> Material for this exercise
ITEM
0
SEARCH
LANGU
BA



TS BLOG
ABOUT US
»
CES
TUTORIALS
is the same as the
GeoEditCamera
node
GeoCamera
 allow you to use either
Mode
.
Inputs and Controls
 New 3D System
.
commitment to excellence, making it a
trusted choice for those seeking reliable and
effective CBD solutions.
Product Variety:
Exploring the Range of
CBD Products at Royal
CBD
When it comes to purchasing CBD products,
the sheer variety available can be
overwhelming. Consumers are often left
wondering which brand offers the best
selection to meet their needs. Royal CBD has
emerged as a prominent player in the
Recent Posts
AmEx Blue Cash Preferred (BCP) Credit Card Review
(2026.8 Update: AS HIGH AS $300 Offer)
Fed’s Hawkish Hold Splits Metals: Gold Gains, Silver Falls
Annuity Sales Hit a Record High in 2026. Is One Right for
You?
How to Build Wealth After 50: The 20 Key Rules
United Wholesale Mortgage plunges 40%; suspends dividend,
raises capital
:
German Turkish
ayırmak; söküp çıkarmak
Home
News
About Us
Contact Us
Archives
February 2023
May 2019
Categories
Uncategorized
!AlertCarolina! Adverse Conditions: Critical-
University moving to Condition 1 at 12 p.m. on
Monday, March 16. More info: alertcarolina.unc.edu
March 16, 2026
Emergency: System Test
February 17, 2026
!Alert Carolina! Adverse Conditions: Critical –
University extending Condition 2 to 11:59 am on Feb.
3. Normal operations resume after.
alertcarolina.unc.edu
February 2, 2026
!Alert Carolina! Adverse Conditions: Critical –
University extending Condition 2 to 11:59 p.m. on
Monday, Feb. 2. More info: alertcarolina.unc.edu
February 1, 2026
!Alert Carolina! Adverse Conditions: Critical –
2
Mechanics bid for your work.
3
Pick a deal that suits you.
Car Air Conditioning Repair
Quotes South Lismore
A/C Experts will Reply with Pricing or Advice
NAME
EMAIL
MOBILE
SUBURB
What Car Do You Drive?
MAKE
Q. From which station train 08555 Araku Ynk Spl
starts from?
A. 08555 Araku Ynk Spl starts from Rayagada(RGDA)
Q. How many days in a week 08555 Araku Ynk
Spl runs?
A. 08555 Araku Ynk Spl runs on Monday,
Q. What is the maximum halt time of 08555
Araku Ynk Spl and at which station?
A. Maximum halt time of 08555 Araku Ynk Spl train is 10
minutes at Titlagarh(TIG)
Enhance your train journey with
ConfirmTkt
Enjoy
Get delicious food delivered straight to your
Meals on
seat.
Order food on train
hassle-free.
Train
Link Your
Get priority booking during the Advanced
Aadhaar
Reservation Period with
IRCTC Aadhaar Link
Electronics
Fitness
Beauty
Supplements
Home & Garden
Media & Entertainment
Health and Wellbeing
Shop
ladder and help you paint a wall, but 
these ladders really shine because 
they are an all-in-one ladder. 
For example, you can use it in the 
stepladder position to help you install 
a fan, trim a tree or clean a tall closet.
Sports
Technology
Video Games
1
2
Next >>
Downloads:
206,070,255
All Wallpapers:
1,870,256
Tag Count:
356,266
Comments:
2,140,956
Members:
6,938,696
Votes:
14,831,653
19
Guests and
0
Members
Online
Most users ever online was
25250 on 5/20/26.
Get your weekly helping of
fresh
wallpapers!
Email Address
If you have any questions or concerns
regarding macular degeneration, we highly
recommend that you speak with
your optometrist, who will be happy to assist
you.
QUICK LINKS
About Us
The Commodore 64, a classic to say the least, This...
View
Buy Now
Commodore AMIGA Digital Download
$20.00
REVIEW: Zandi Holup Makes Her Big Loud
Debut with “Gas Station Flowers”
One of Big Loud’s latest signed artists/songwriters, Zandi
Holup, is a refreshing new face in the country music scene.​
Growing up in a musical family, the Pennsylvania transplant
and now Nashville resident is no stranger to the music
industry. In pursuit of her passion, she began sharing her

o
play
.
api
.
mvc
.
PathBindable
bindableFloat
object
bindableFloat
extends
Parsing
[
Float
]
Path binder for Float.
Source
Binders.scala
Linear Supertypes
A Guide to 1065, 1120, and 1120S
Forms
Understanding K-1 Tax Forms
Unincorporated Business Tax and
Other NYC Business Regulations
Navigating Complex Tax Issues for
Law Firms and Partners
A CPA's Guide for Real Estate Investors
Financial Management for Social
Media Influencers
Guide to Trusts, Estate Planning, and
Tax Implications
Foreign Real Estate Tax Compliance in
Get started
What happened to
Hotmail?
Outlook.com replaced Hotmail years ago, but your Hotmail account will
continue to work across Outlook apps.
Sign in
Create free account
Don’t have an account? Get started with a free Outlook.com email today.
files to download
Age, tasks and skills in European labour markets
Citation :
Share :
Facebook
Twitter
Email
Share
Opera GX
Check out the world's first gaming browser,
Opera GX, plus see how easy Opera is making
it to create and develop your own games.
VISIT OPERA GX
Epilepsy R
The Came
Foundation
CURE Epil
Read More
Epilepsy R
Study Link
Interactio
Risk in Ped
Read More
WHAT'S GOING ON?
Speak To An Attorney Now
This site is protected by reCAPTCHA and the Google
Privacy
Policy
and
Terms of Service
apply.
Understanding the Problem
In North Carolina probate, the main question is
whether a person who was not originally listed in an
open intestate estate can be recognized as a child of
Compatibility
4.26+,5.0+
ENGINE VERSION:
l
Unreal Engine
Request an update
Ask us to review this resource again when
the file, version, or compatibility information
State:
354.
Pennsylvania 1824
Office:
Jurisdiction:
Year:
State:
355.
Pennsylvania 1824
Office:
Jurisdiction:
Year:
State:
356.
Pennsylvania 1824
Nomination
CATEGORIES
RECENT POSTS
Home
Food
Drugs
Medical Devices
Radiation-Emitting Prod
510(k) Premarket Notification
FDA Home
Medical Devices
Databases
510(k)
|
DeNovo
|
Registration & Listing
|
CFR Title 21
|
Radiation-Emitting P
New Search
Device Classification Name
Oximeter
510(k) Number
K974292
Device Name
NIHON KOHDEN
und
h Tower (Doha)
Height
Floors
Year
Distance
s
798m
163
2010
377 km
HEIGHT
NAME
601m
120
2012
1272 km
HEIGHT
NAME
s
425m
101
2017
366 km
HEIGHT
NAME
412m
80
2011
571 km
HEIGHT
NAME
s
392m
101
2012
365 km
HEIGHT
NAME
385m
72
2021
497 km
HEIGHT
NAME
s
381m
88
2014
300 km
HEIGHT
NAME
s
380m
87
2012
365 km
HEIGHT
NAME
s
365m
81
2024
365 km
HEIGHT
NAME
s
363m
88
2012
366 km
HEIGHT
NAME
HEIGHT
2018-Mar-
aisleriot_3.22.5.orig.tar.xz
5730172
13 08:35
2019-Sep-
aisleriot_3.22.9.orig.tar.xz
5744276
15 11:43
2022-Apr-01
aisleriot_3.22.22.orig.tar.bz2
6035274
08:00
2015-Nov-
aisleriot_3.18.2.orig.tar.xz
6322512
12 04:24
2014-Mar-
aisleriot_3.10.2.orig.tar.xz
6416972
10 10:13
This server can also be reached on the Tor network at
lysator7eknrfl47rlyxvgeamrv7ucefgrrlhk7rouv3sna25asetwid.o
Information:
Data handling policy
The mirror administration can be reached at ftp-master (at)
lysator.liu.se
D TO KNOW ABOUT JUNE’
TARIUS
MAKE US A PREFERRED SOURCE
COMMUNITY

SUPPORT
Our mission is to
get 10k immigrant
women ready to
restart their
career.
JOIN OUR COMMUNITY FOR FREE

> Task brief
Return the listing. Match it exactly.

> Exercise result
ITEM
0
SEARCH
LANGU
BA



TS BLOG
ABOUT US
»
CES
TUTORIALS
is the same as the
GeoEditCamera
node
GeoCamera
 allow you to use either
Mode
.
Inputs and Controls
 New 3D System
.
commitment to excellence, making it a
trusted choice for those seeking reliable and
effective CBD solutions.
Product Variety:
Exploring the Range of
CBD Products at Royal
CBD
When it comes to purchasing CBD products,
the sheer variety available can be
overwhelming. Consumers are often left
wondering which brand offers the best
selection to meet their needs. Royal CBD has
emerged as a prominent player in the
Recent Posts
AmEx Blue Cash Preferred (BCP) Credit Card Review
(2026.8 Update: AS HIGH AS $300 Offer)
Fed’s Hawkish Hold Splits Metals: Gold Gains, Silver Falls
Annuity Sales Hit a Record High in 2026. Is One Right for
You?
How to Build Wealth After 50: The 20 Key Rules
United Wholesale Mortgage plunges 40%; suspends dividend,
raises capital
:
German Turkish
ayırmak; söküp çıkarmak
Home
News
About Us
Contact Us
Archives
February 2023
May 2019
Categories
Uncategorized
!AlertCarolina! Adverse Conditions: Critical-
University moving to Condition 1 at 12 p.m. on
Monday, March 16. More info: alertcarolina.unc.edu
March 16, 2026
Emergency: System Test
February 17, 2026
!Alert Carolina! Adverse Conditions: Critical –
University extending Condition 2 to 11:59 am on Feb.
3. Normal operations resume after.
alertcarolina.unc.edu
February 2, 2026
!Alert Carolina! Adverse Conditions: Critical –
University extending Condition 2 to 11:59 p.m. on
Monday, Feb. 2. More info: alertcarolina.unc.edu
February 1, 2026
!Alert Carolina! Adverse Conditions: Critical –
2
Mechanics bid for your work.
3
Pick a deal that suits you.
Car Air Conditioning Repair
Quotes South Lismore
A/C Experts will Reply with Pricing or Advice
NAME
EMAIL
MOBILE
SUBURB
What Car Do You Drive?
MAKE
Q. From which station train 08555 Araku Ynk Spl
starts from?
A. 08555 Araku Ynk Spl starts from Rayagada(RGDA)
Q. How many days in a week 08555 Araku Ynk
Spl runs?
A. 08555 Araku Ynk Spl runs on Monday,
Q. What is the maximum halt time of 08555
Araku Ynk Spl and at which station?
A. Maximum halt time of 08555 Araku Ynk Spl train is 10
minutes at Titlagarh(TIG)
Enhance your train journey with
ConfirmTkt
Enjoy
Get delicious food delivered straight to your
Meals on
seat.
Order food on train
hassle-free.
Train
Link Your
Get priority booking during the Advanced
Aadhaar
Reservation Period with
IRCTC Aadhaar Link
Electronics
Fitness
Beauty
Supplements
Home & Garden
Media & Entertainment
Health and Wellbeing
Shop
ladder and help you paint a wall, but 
these ladders really shine because 
they are an all-in-one ladder. 
For example, you can use it in the 
stepladder position to help you install 
a fan, trim a tree or clean a tall closet.
Sports
Technology
Video Games
1
2
Next >>
Downloads:
206,070,255
All Wallpapers:
1,870,256
Tag Count:
356,266
Comments:
2,140,956
Members:
6,938,696
Votes:
14,831,653
19
Guests and
0
Members
Online
Most users ever online was
25250 on 5/20/26.
Get your weekly helping of
fresh
wallpapers!
Email Address
If you have any questions or concerns
regarding macular degeneration, we highly
recommend that you speak with
your optometrist, who will be happy to assist
you.
QUICK LINKS
About Us
The Commodore 64, a classic to say the least, This...
View
Buy Now
Commodore AMIGA Digital Download
$20.00
REVIEW: Zandi Holup Makes Her Big Loud
Debut with “Gas Station Flowers”
One of Big Loud’s latest signed artists/songwriters, Zandi
Holup, is a refreshing new face in the country music scene.​
Growing up in a musical family, the Pennsylvania transplant
and now Nashville resident is no stranger to the music
industry. In pursuit of her passion, she began sharing her

o
play
.
api
.
mvc
.
PathBindable
bindableFloat
object
bindableFloat
extends
Parsing
[
Float
]
Path binder for Float.
Source
Binders.scala
Linear Supertypes
A Guide to 1065, 1120, and 1120S
Forms
Understanding K-1 Tax Forms
Unincorporated Business Tax and
Other NYC Business Regulations
Navigating Complex Tax Issues for
Law Firms and Partners
A CPA's Guide for Real Estate Investors
Financial Management for Social
Media Influencers
Guide to Trusts, Estate Planning, and
Tax Implications
Foreign Real Estate Tax Compliance in
Get started
What happened to
Hotmail?
Outlook.com replaced Hotmail years ago, but your Hotmail account will
continue to work across Outlook apps.
Sign in
Create free account
Don’t have an account? Get started with a free Outlook.com email today.
files to download
Age, tasks and skills in European labour markets
Citation :
Share :
Facebook
Twitter
Email
Share
Opera GX
Check out the world's first gaming browser,
Opera GX, plus see how easy Opera is making
it to create and develop your own games.
VISIT OPERA GX
Epilepsy R
The Came
Foundation
CURE Epil
Read More
Epilepsy R
Study Link
Interactio
Risk in Ped
Read More
WHAT'S GOING ON?
Speak To An Attorney Now
This site is protected by reCAPTCHA and the Google
Privacy
Policy
and
Terms of Service
apply.
Understanding the Problem
In North Carolina probate, the main question is
whether a person who was not originally listed in an
open intestate estate can be recognized as a child of
Compatibility
4.26+,5.0+
ENGINE VERSION:
l
Unreal Engine
Request an update
Ask us to review this resource again when
the file, version, or compatibility information
State:
354.
Pennsylvania 1824
Office:
Jurisdiction:
Year:
State:
355.
Pennsylvania 1824
Office:
Jurisdiction:
Year:
State:
356.
Pennsylvania 1824
Nomination
CATEGORIES
RECENT POSTS
Home
Food
Drugs
Medical Devices
Radiation-Emitting Prod
510(k) Premarket Notification
FDA Home
Medical Devices
Databases
510(k)
|
DeNovo
|
Registration & Listing
|
CFR Title 21
|
Radiation-Emitting P
New Search
Device Classification Name
Oximeter
510(k) Number
K974292
Device Name
NIHON KOHDEN
und
h Tower (Doha)
Height
Floors
Year
Distance
s
798m
163
2010
377 km
HEIGHT
NAME
601m
120
2012
1272 km
HEIGHT
NAME
s
425m
101
2017
366 km
HEIGHT
NAME
412m
80
2011
571 km
HEIGHT
NAME
s
392m
101
2012
365 km
HEIGHT
NAME
385m
72
2021
497 km
HEIGHT
NAME
s
381m
88
2014
300 km
HEIGHT
NAME
s
380m
87
2012
365 km
HEIGHT
NAME
s
365m
81
2024
365 km
HEIGHT
NAME
s
363m
88
2012
366 km
HEIGHT
NAME
HEIGHT
2018-Mar-
aisleriot_3.22.5.orig.tar.xz
5730172
13 08:35
2019-Sep-
aisleriot_3.22.9.orig.tar.xz
5744276
15 11:43
2022-Apr-01
aisleriot_3.22.22.orig.tar.bz2
6035274
08:00
2015-Nov-
aisleriot_3.18.2.orig.tar.xz
6322512
12 04:24
2014-Mar-
aisleriot_3.10.2.orig.tar.xz
6416972
10 10:13
This server can also be reached on the Tor network at
lysator7eknrfl47rlyxvgeamrv7ucefgrrlhk7rouv3sna25asetwid.o
Information:
Data handling policy
The mirror administration can be reached at ftp-master (at)
lysator.liu.se
D TO KNOW ABOUT JUNE’
TARIUS
MAKE US A PREFERRED SOURCE
COMMUNITY

SUPPORT
Our mission is to
get 10k immigrant
women ready to
restart their
career.
JOIN OUR COMMUNITY FOR FREE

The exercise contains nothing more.